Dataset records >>
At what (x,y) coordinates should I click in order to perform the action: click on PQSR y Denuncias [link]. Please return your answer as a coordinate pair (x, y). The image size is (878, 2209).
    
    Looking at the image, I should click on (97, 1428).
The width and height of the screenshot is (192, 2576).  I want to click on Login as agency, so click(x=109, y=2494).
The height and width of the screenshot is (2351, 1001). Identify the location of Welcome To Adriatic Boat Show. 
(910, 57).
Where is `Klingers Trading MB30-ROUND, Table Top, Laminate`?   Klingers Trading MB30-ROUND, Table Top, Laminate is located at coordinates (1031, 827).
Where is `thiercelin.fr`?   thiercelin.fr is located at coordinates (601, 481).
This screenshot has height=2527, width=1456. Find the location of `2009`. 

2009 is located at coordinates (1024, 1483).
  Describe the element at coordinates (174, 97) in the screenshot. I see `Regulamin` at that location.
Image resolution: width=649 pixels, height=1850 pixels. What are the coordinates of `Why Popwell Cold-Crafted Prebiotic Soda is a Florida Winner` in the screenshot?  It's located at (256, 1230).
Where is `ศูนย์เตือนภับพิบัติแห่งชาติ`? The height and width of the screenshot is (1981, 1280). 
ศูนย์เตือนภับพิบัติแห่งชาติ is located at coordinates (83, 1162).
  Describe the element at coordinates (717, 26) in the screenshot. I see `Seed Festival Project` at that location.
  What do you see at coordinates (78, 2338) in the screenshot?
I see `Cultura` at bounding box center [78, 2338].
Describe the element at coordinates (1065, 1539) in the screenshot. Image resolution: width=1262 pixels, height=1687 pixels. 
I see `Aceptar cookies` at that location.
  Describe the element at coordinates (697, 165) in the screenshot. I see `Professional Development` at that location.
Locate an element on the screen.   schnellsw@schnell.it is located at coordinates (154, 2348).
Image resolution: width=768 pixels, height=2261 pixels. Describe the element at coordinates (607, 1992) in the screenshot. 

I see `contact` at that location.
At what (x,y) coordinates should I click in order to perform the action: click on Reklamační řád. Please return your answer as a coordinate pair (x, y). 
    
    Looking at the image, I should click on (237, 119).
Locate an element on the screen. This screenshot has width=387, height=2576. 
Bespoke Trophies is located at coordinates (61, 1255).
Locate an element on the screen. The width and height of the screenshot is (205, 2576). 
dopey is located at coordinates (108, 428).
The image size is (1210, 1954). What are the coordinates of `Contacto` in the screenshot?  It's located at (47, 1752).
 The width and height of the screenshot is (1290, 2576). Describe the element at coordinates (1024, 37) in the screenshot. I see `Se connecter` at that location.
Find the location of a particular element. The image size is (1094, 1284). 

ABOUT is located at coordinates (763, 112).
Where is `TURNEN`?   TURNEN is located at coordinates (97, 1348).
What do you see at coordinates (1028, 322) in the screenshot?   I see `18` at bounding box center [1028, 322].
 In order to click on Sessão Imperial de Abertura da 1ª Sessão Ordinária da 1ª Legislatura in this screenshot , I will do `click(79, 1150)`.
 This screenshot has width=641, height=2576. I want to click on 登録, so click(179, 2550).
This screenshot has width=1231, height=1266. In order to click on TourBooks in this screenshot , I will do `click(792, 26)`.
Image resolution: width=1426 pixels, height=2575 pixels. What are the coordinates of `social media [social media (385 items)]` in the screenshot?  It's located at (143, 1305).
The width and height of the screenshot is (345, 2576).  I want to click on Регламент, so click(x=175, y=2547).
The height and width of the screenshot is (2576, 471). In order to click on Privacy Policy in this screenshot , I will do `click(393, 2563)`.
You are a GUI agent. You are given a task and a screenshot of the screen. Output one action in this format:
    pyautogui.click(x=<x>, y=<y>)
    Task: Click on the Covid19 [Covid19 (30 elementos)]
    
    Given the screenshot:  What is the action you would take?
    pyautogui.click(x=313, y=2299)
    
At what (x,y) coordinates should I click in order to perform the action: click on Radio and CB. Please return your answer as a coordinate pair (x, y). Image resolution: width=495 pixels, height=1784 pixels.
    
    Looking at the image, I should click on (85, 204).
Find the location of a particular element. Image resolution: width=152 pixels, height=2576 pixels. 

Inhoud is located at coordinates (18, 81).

Prompt >> An exact transcription of all the records is required.

Task response >>
At what (x,y) coordinates should I click in order to perform the action: click on PQSR y Denuncias [link]. Please return your answer as a coordinate pair (x, y). The image size is (878, 2209).
    
    Looking at the image, I should click on (97, 1428).
The width and height of the screenshot is (192, 2576).  I want to click on Login as agency, so click(x=109, y=2494).
The height and width of the screenshot is (2351, 1001). Identify the location of Welcome To Adriatic Boat Show. 
(910, 57).
Where is `Klingers Trading MB30-ROUND, Table Top, Laminate`?   Klingers Trading MB30-ROUND, Table Top, Laminate is located at coordinates (1031, 827).
Where is `thiercelin.fr`?   thiercelin.fr is located at coordinates (601, 481).
This screenshot has height=2527, width=1456. Find the location of `2009`. 

2009 is located at coordinates (1024, 1483).
  Describe the element at coordinates (174, 97) in the screenshot. I see `Regulamin` at that location.
Image resolution: width=649 pixels, height=1850 pixels. What are the coordinates of `Why Popwell Cold-Crafted Prebiotic Soda is a Florida Winner` in the screenshot?  It's located at (256, 1230).
Where is `ศูนย์เตือนภับพิบัติแห่งชาติ`? The height and width of the screenshot is (1981, 1280). 
ศูนย์เตือนภับพิบัติแห่งชาติ is located at coordinates (83, 1162).
  Describe the element at coordinates (717, 26) in the screenshot. I see `Seed Festival Project` at that location.
  What do you see at coordinates (78, 2338) in the screenshot?
I see `Cultura` at bounding box center [78, 2338].
Describe the element at coordinates (1065, 1539) in the screenshot. Image resolution: width=1262 pixels, height=1687 pixels. 
I see `Aceptar cookies` at that location.
  Describe the element at coordinates (697, 165) in the screenshot. I see `Professional Development` at that location.
Locate an element on the screen.   schnellsw@schnell.it is located at coordinates (154, 2348).
Image resolution: width=768 pixels, height=2261 pixels. Describe the element at coordinates (607, 1992) in the screenshot. 

I see `contact` at that location.
At what (x,y) coordinates should I click in order to perform the action: click on Reklamační řád. Please return your answer as a coordinate pair (x, y). 
    
    Looking at the image, I should click on (237, 119).
Locate an element on the screen. This screenshot has width=387, height=2576. 
Bespoke Trophies is located at coordinates (61, 1255).
Locate an element on the screen. The width and height of the screenshot is (205, 2576). 
dopey is located at coordinates (108, 428).
The image size is (1210, 1954). What are the coordinates of `Contacto` in the screenshot?  It's located at (47, 1752).
 The width and height of the screenshot is (1290, 2576). Describe the element at coordinates (1024, 37) in the screenshot. I see `Se connecter` at that location.
Find the location of a particular element. The image size is (1094, 1284). 

ABOUT is located at coordinates (763, 112).
Where is `TURNEN`?   TURNEN is located at coordinates (97, 1348).
What do you see at coordinates (1028, 322) in the screenshot?   I see `18` at bounding box center [1028, 322].
 In order to click on Sessão Imperial de Abertura da 1ª Sessão Ordinária da 1ª Legislatura in this screenshot , I will do `click(79, 1150)`.
 This screenshot has width=641, height=2576. I want to click on 登録, so click(179, 2550).
This screenshot has width=1231, height=1266. In order to click on TourBooks in this screenshot , I will do `click(792, 26)`.
Image resolution: width=1426 pixels, height=2575 pixels. What are the coordinates of `social media [social media (385 items)]` in the screenshot?  It's located at (143, 1305).
The width and height of the screenshot is (345, 2576).  I want to click on Регламент, so click(x=175, y=2547).
The height and width of the screenshot is (2576, 471). In order to click on Privacy Policy in this screenshot , I will do `click(393, 2563)`.
You are a GUI agent. You are given a task and a screenshot of the screen. Output one action in this format:
    pyautogui.click(x=<x>, y=<y>)
    Task: Click on the Covid19 [Covid19 (30 elementos)]
    
    Given the screenshot:  What is the action you would take?
    pyautogui.click(x=313, y=2299)
    
At what (x,y) coordinates should I click in order to perform the action: click on Radio and CB. Please return your answer as a coordinate pair (x, y). Image resolution: width=495 pixels, height=1784 pixels.
    
    Looking at the image, I should click on (85, 204).
Find the location of a particular element. Image resolution: width=152 pixels, height=2576 pixels. 

Inhoud is located at coordinates (18, 81).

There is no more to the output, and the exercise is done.